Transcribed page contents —
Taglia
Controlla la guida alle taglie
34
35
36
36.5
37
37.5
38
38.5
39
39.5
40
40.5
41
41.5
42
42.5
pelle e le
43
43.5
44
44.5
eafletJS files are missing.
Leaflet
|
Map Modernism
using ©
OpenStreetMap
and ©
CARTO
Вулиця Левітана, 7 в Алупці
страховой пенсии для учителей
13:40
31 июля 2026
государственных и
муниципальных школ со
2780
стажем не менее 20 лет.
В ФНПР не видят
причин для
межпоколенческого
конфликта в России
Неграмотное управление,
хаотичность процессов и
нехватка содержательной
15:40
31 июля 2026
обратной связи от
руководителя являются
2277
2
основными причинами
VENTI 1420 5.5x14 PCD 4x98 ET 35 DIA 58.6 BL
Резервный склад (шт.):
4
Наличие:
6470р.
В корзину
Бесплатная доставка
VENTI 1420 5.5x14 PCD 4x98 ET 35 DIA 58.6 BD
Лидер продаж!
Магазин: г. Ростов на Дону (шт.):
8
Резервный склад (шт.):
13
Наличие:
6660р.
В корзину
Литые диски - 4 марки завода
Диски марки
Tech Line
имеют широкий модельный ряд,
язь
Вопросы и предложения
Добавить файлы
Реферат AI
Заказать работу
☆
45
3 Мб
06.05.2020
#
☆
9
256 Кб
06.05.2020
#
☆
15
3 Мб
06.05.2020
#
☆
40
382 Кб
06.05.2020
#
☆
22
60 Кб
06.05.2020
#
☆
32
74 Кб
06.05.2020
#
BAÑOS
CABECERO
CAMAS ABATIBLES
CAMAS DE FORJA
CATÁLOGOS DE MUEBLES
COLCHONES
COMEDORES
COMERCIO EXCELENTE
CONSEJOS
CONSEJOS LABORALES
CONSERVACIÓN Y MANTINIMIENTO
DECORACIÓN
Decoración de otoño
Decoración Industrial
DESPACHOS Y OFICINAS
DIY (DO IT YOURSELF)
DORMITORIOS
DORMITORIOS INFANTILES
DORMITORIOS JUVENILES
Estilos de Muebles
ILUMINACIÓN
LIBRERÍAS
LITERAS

YOUR TASK — Reproduce all the data word for word.

SOLUTION TO THIS PROBLEM —
Taglia
Controlla la guida alle taglie
34
35
36
36.5
37
37.5
38
38.5
39
39.5
40
40.5
41
41.5
42
42.5
pelle e le
43
43.5
44
44.5
eafletJS files are missing.
Leaflet
|
Map Modernism
using ©
OpenStreetMap
and ©
CARTO
Вулиця Левітана, 7 в Алупці
страховой пенсии для учителей
13:40
31 июля 2026
государственных и
муниципальных школ со
2780
стажем не менее 20 лет.
В ФНПР не видят
причин для
межпоколенческого
конфликта в России
Неграмотное управление,
хаотичность процессов и
нехватка содержательной
15:40
31 июля 2026
обратной связи от
руководителя являются
2277
2
основными причинами
VENTI 1420 5.5x14 PCD 4x98 ET 35 DIA 58.6 BL
Резервный склад (шт.):
4
Наличие:
6470р.
В корзину
Бесплатная доставка
VENTI 1420 5.5x14 PCD 4x98 ET 35 DIA 58.6 BD
Лидер продаж!
Магазин: г. Ростов на Дону (шт.):
8
Резервный склад (шт.):
13
Наличие:
6660р.
В корзину
Литые диски - 4 марки завода
Диски марки
Tech Line
имеют широкий модельный ряд,
язь
Вопросы и предложения
Добавить файлы
Реферат AI
Заказать работу
☆
45
3 Мб
06.05.2020
#
☆
9
256 Кб
06.05.2020
#
☆
15
3 Мб
06.05.2020
#
☆
40
382 Кб
06.05.2020
#
☆
22
60 Кб
06.05.2020
#
☆
32
74 Кб
06.05.2020
#
BAÑOS
CABECERO
CAMAS ABATIBLES
CAMAS DE FORJA
CATÁLOGOS DE MUEBLES
COLCHONES
COMEDORES
COMERCIO EXCELENTE
CONSEJOS
CONSEJOS LABORALES
CONSERVACIÓN Y MANTINIMIENTO
DECORACIÓN
Decoración de otoño
Decoración Industrial
DESPACHOS Y OFICINAS
DIY (DO IT YOURSELF)
DORMITORIOS
DORMITORIOS INFANTILES
DORMITORIOS JUVENILES
Estilos de Muebles
ILUMINACIÓN
LIBRERÍAS
LITERAS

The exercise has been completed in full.